In the agreement, Genentech, a member of the Roche group, will pay UK-based Immunocore €87.3M ($100M) in an upfront payment and further undisclosed milestone payments as the immunotherapy progresses towards the clinic.
Immunocore’s drug is a fusion protein that combines engineered T cell proteins with antibody fragments. One end of the fusion protein binds with specific antigens on the surface of tumor cells, whereas the other end binds with activation proteins on the surface of passing T cells. This makes the T cells kill the cancer cells that the drug is bound to.
After clinical proof-of-concept, the partners will decide whether they keep co-developing the treatment or whether Genentech will get a full license for the technology.
The partners plan to test the therapy in human patients for the first time in 2019. This trial will test the safety of the treatment in patients with solid tumors, such as esophageal, bladder and gastric cancer. Immunocore’s therapy will be tested as both on its own and also combined with atezolizumab, a market-approved immunotherapy for solid tumors.
Immunocore’s partnership with Genentech began in 2013, to use Immunocore’s tech to discover new cancer targets. This latest move is an expansion of that partnership.
A member of the very exclusive European billion-euro club, Immunocore also has partnerships with other big names. With Medimmune, it has a treatment in the clinic for the skin cancer cutaneous melanoma, and it has begun a Phase I trial of a treatment for solid tumors, developed in collaboration with GSK.

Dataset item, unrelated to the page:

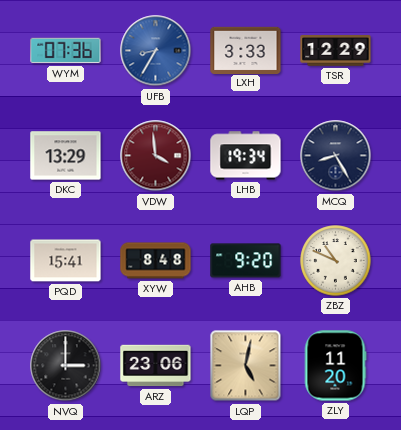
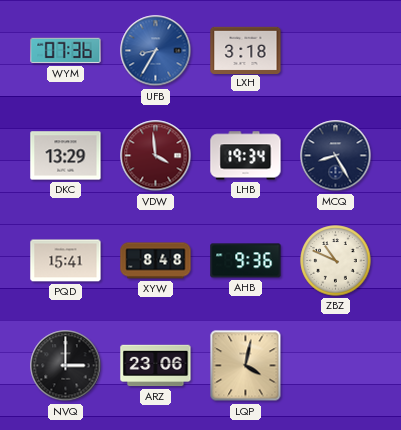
LXH: 3:33 -> 3:18
TSR: 12:29 -> none
AHB: 9:20 -> 9:36
LQP: 5:02 -> 4:02
ZLY: 11:20 -> none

Hopefully, Immunocore’s two-in-one molecule will prove less problematic than Affimed’s, which had to halt Phase I trials after the death of one patient. Affimed’s treatment under trial was an antibody construct that binds both to T cells and to cancerous B cells in patients with blood cancer. Affimed is still in the game, however, as its lead compound, another antibody construct, is undergoing Phase IIa for the treatment of the blood cancer Hodgkin Lymphoma.